Вопрос

Suppose you want to color the vertices of a graph in a greedy fashion, given a predetermined order of these vertices. The goal is to avoid giving two adjacent (linked by an edge) vertices the same color.

I am wondering if these two algorithms are equivalent:

Algorithm 1: Consider each vertex (in the given order) and assign the smallest color available.

Algorithm 2: While not all vertices are colored, sequentially build color classes by trying to include uncolored, non-adjacent vertices (in the given order) in the current class.

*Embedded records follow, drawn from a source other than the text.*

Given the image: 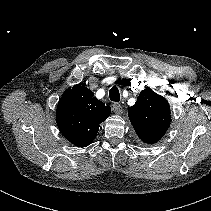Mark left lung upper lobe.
<instances>
[{
	"label": "left lung upper lobe",
	"instance_id": "obj_1",
	"mask_svg": "<svg viewBox=\"0 0 211 211\" xmlns=\"http://www.w3.org/2000/svg\"><path fill=\"white\" fill-rule=\"evenodd\" d=\"M128 115L138 137L148 144L159 141L171 122L167 100L149 88L141 91L135 105L128 109Z\"/></svg>",
	"mask_w": 211,
	"mask_h": 211
}]
</instances>
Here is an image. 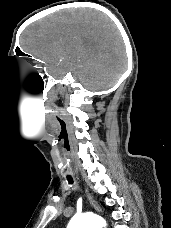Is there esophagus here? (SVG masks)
<instances>
[{
    "label": "esophagus",
    "instance_id": "esophagus-1",
    "mask_svg": "<svg viewBox=\"0 0 171 228\" xmlns=\"http://www.w3.org/2000/svg\"><path fill=\"white\" fill-rule=\"evenodd\" d=\"M87 197H88V200H89L90 204L92 205V207L96 211L101 212L102 210H101L100 206L97 204V202L92 198V196L89 193H87Z\"/></svg>",
    "mask_w": 171,
    "mask_h": 228
}]
</instances>
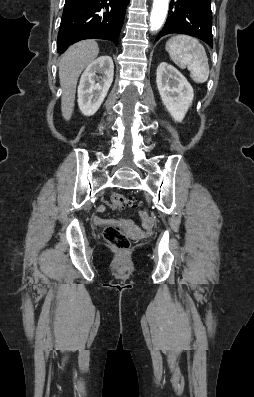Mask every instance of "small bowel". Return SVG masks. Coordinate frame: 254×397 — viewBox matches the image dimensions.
<instances>
[{"label":"small bowel","mask_w":254,"mask_h":397,"mask_svg":"<svg viewBox=\"0 0 254 397\" xmlns=\"http://www.w3.org/2000/svg\"><path fill=\"white\" fill-rule=\"evenodd\" d=\"M105 209H106V207H105L104 205H99V206L96 208V211H97V212H104ZM142 218H143V226H144V228H145V229H149V227H150V222H149L148 218L145 217L144 215H142ZM92 223H93L95 226H105V225L116 224L117 221H115V220L102 219V218H100V217H93V218H92ZM122 223H124V224H126V225H130V223H129L128 221H122Z\"/></svg>","instance_id":"c3829d8e"}]
</instances>
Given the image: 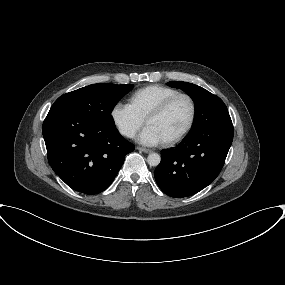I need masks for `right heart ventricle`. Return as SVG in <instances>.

I am almost sure that these two algorithms are equivalent. Indeed, consider Algorithm 2 on a graph with 5 vertices. Suppose the first color class has vertices 1, 3, 5. This means that vertices 2 and 4 cannot take color 1. So in Algorithm 1, vertex 1 would take color 1, vertex 2 would take color 2, vertex 3 would take color 1, vertex 4 would take color 2 or 3, and vertex 5 would take color 1. This simple example convinces me it is true, but of course it is not a proof. Can we transform it into a proof by making it more generic, or can we find a counter example?

Это было полезно?

Решение

I think you are correct, both algorithms are equivalent. Look which of the vertices of an arbitrary graph get the first (smallest) color C1 from both algorithms. It is easy to see that those are the same, because both algorithms do essentially the same - iterate over the vertices in the given order, assign either C1 or

  • a different color (algorithm 1)

  • no color (algorithm 2)

to a vertex, with the constraint to use C1 when the next vertice is not adjacent to a formerly C1-colored vertex.

Now you can apply the same argument for the next color C2, using all not C1-colored vertices, then C3 and so on, which leads you inductively to the same total coloring.